Redes sociales: un saco sin fondo

Breve reflexión sobre un mundo dónde me enredé hace ya unos cuantos años. Afortunadamente de para mí.

Internet es algo así como un «saco sin fondo” y esa fue la sensación que tuve cuando empecé a trabajar gestionando redes sociales. 

Millones de contenidos publicados cada segundo por millones de usuarios ansiosos por compartir, ver y comentar. La vida frenética del mundo digital.

 

Hace años que soy testigo de la evolución de las redes sociales desde el punto de vista de quien trabaja entre bastidores. Observando y escuchando con atención lo que dice la audiencia, lo que hacen otros creadores y lo que hacen las plataformas sociales para mantener vivo ese torrente creativo y social que ha llegado a transformarse en nuestra nueva rutina cotidiana.

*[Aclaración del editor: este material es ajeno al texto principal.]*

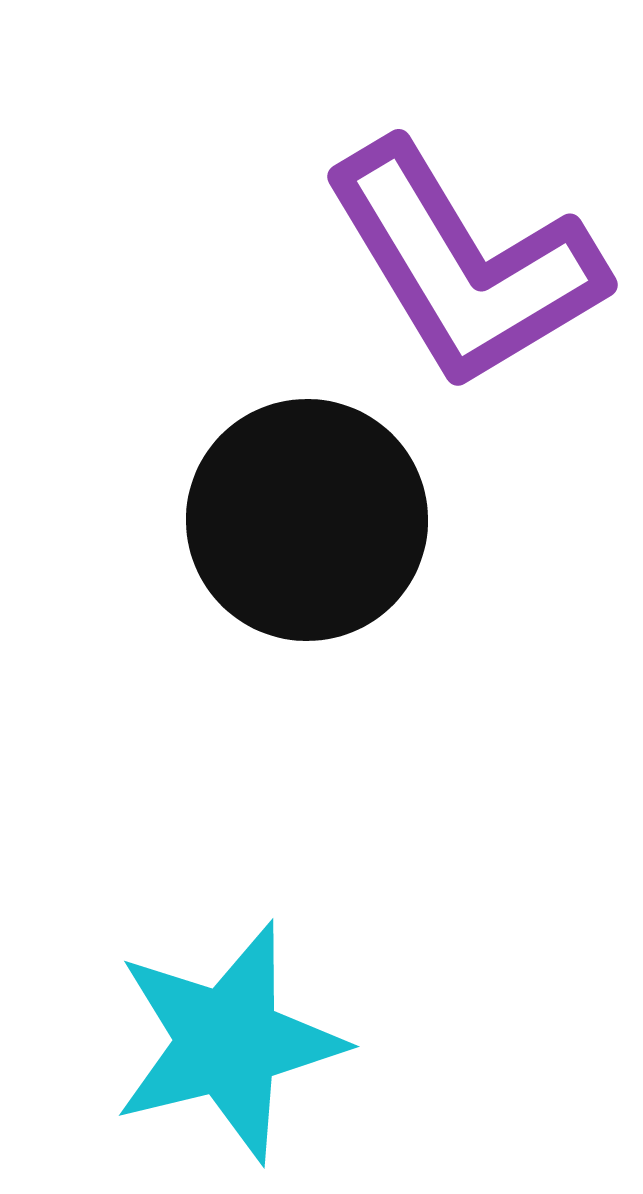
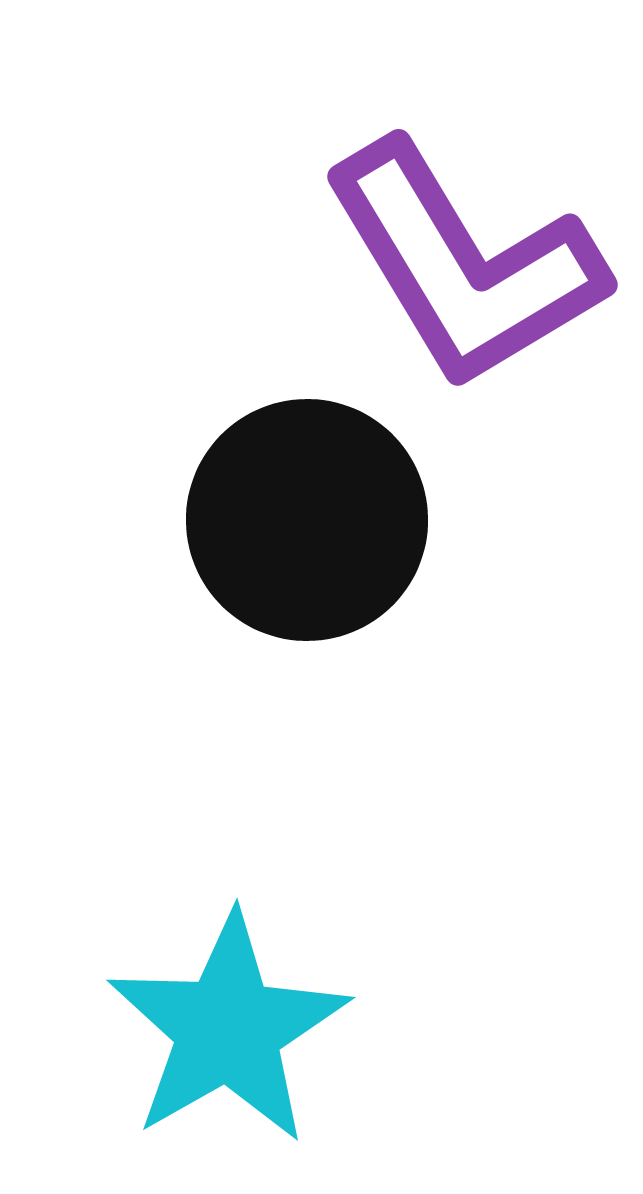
cyan star: moved 13 px up; rotated 16 degrees counterclockwise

Hoy en día consultamos las noticias en Twitter, donde además se puede aprovechar para sacar a relucir tus mejores ofensivas a cualquier desconocido que piensa distinto. Sin duda una red social donde puedes sacar toda tu rabia.

También hemos cogido el gusto de compartir momentos de nuestras vidas en Stories de 10 segundos donde añadimos un sinfín de hashtags para que personas de cualquier lugar te regalen muchos «likes». Esta otra plataforma resulta perfecta para levantar el ánimo un poquito.

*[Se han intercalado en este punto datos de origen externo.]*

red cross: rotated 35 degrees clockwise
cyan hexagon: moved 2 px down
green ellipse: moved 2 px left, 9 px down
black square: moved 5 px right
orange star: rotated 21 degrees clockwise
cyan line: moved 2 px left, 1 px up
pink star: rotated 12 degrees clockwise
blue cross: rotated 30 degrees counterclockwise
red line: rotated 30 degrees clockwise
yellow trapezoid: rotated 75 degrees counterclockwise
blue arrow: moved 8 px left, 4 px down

Por otro lado tenemos al gigante Facebook, que no deja de innovar para ofrecer la experiencia de usuario más completa del mercado. Donde sus desarrolladores lo tienen todo bien atado. Una red tan odiada como amada, por muchas personas es considerada como la red del «cotilleo», pero una gran herramienta para las marcas, que en cierto modo también cotillean.

En definitiva, Internet está plagado de «meeting points» para el deleite de cada público o necesidad social y de entretenimiento. Espacios virtuales donde sobran contenidos y ansia de ver. Solo falta tiempo real para llegar a conocer todo lo que esconde ese «saco sin fondo”.